WHAT IS BEING ASKED
Give back the material that follows, identical in every line.

RECORDS TO USE
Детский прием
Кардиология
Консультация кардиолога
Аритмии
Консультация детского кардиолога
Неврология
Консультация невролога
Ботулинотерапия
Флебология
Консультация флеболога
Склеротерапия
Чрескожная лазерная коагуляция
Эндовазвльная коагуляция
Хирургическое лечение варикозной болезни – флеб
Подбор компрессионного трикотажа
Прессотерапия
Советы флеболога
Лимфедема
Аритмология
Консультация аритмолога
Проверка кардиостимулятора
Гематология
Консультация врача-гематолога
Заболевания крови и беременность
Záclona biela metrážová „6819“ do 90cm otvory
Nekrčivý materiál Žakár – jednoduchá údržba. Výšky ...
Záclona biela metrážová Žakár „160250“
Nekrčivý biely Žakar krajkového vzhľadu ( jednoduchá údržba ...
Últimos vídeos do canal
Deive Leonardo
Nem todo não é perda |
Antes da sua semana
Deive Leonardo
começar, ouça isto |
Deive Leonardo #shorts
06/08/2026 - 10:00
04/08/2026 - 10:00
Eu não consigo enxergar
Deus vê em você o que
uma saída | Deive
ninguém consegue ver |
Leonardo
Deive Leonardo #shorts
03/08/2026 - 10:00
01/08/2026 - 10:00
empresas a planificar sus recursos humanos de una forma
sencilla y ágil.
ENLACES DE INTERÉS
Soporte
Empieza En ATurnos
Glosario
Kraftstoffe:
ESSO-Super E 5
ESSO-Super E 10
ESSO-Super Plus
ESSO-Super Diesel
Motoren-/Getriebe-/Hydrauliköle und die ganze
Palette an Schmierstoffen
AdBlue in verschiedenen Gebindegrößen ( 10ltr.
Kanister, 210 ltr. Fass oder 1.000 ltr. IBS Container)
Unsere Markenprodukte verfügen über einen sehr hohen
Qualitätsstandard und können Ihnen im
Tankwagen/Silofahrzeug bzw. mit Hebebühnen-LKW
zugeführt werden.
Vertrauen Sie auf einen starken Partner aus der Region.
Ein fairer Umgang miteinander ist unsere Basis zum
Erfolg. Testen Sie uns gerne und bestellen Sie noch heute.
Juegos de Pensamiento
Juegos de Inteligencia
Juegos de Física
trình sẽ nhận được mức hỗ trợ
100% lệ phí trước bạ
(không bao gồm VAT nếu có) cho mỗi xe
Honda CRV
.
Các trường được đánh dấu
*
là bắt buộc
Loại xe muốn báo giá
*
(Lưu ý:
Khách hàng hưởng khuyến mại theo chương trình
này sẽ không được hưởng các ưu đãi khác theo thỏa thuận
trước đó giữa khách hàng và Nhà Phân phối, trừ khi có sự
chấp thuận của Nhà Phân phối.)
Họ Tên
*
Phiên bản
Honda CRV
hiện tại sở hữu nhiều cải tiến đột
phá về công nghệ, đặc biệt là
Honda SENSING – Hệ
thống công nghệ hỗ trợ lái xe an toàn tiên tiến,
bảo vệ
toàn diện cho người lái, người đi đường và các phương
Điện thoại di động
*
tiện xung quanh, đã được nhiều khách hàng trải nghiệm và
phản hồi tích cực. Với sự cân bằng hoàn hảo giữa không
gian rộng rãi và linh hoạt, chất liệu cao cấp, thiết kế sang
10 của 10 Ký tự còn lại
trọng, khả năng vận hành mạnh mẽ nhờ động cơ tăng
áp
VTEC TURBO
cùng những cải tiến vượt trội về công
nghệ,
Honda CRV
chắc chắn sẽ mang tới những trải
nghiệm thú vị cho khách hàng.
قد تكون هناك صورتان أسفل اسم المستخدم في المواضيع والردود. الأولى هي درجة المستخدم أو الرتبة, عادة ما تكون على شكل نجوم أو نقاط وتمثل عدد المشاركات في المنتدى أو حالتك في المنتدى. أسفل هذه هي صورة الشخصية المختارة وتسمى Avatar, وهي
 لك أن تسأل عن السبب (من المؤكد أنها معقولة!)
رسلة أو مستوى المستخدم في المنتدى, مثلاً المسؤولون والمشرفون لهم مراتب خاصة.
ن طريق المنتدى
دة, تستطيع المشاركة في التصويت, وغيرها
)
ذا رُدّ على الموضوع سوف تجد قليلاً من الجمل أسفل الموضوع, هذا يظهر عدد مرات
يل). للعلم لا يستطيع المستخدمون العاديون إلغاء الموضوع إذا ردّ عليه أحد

WRITTEN SOLUTION
Детский прием
Кардиология
Консультация кардиолога
Аритмии
Консультация детского кардиолога
Неврология
Консультация невролога
Ботулинотерапия
Флебология
Консультация флеболога
Склеротерапия
Чрескожная лазерная коагуляция
Эндовазвльная коагуляция
Хирургическое лечение варикозной болезни – флеб
Подбор компрессионного трикотажа
Прессотерапия
Советы флеболога
Лимфедема
Аритмология
Консультация аритмолога
Проверка кардиостимулятора
Гематология
Консультация врача-гематолога
Заболевания крови и беременность
Záclona biela metrážová „6819“ do 90cm otvory
Nekrčivý materiál Žakár – jednoduchá údržba. Výšky ...
Záclona biela metrážová Žakár „160250“
Nekrčivý biely Žakar krajkového vzhľadu ( jednoduchá údržba ...
Últimos vídeos do canal
Deive Leonardo
Nem todo não é perda |
Antes da sua semana
Deive Leonardo
começar, ouça isto |
Deive Leonardo #shorts
06/08/2026 - 10:00
04/08/2026 - 10:00
Eu não consigo enxergar
Deus vê em você o que
uma saída | Deive
ninguém consegue ver |
Leonardo
Deive Leonardo #shorts
03/08/2026 - 10:00
01/08/2026 - 10:00
empresas a planificar sus recursos humanos de una forma
sencilla y ágil.
ENLACES DE INTERÉS
Soporte
Empieza En ATurnos
Glosario
Kraftstoffe:
ESSO-Super E 5
ESSO-Super E 10
ESSO-Super Plus
ESSO-Super Diesel
Motoren-/Getriebe-/Hydrauliköle und die ganze
Palette an Schmierstoffen
AdBlue in verschiedenen Gebindegrößen ( 10ltr.
Kanister, 210 ltr. Fass oder 1.000 ltr. IBS Container)
Unsere Markenprodukte verfügen über einen sehr hohen
Qualitätsstandard und können Ihnen im
Tankwagen/Silofahrzeug bzw. mit Hebebühnen-LKW
zugeführt werden.
Vertrauen Sie auf einen starken Partner aus der Region.
Ein fairer Umgang miteinander ist unsere Basis zum
Erfolg. Testen Sie uns gerne und bestellen Sie noch heute.
Juegos de Pensamiento
Juegos de Inteligencia
Juegos de Física
trình sẽ nhận được mức hỗ trợ
100% lệ phí trước bạ
(không bao gồm VAT nếu có) cho mỗi xe
Honda CRV
.
Các trường được đánh dấu
*
là bắt buộc
Loại xe muốn báo giá
*
(Lưu ý:
Khách hàng hưởng khuyến mại theo chương trình
này sẽ không được hưởng các ưu đãi khác theo thỏa thuận
trước đó giữa khách hàng và Nhà Phân phối, trừ khi có sự
chấp thuận của Nhà Phân phối.)
Họ Tên
*
Phiên bản
Honda CRV
hiện tại sở hữu nhiều cải tiến đột
phá về công nghệ, đặc biệt là
Honda SENSING – Hệ
thống công nghệ hỗ trợ lái xe an toàn tiên tiến,
bảo vệ
toàn diện cho người lái, người đi đường và các phương
Điện thoại di động
*
tiện xung quanh, đã được nhiều khách hàng trải nghiệm và
phản hồi tích cực. Với sự cân bằng hoàn hảo giữa không
gian rộng rãi và linh hoạt, chất liệu cao cấp, thiết kế sang
10 của 10 Ký tự còn lại
trọng, khả năng vận hành mạnh mẽ nhờ động cơ tăng
áp
VTEC TURBO
cùng những cải tiến vượt trội về công
nghệ,
Honda CRV
chắc chắn sẽ mang tới những trải
nghiệm thú vị cho khách hàng.
قد تكون هناك صورتان أسفل اسم المستخدم في المواضيع والردود. الأولى هي درجة المستخدم أو الرتبة, عادة ما تكون على شكل نجوم أو نقاط وتمثل عدد المشاركات في المنتدى أو حالتك في المنتدى. أسفل هذه هي صورة الشخصية المختارة وتسمى Avatar, وهي
 لك أن تسأل عن السبب (من المؤكد أنها معقولة!)
رسلة أو مستوى المستخدم في المنتدى, مثلاً المسؤولون والمشرفون لهم مراتب خاصة.
ن طريق المنتدى
دة, تستطيع المشاركة في التصويت, وغيرها
)
ذا رُدّ على الموضوع سوف تجد قليلاً من الجمل أسفل الموضوع, هذا يظهر عدد مرات
يل). للعلم لا يستطيع المستخدمون العاديون إلغاء الموضوع إذا ردّ عليه أحد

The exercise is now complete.